# What you should do
Your task is to return the data below, word for word.

# Materials provided
◆ ◆ ◆ ◆
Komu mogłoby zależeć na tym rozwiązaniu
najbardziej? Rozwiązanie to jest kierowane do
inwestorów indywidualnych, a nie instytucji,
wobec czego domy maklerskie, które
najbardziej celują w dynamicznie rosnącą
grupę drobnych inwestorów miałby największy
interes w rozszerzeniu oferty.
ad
◆ ◆ ◆ ◆
# Task solution
Komu mogłoby zależeć na tym rozwiązaniu
najbardziej? Rozwiązanie to jest kierowane do
inwestorów indywidualnych, a nie instytucji,
wobec czego domy maklerskie, które
najbardziej celują w dynamicznie rosnącą
grupę drobnych inwestorów miałby największy
interes w rozszerzeniu oferty.
ad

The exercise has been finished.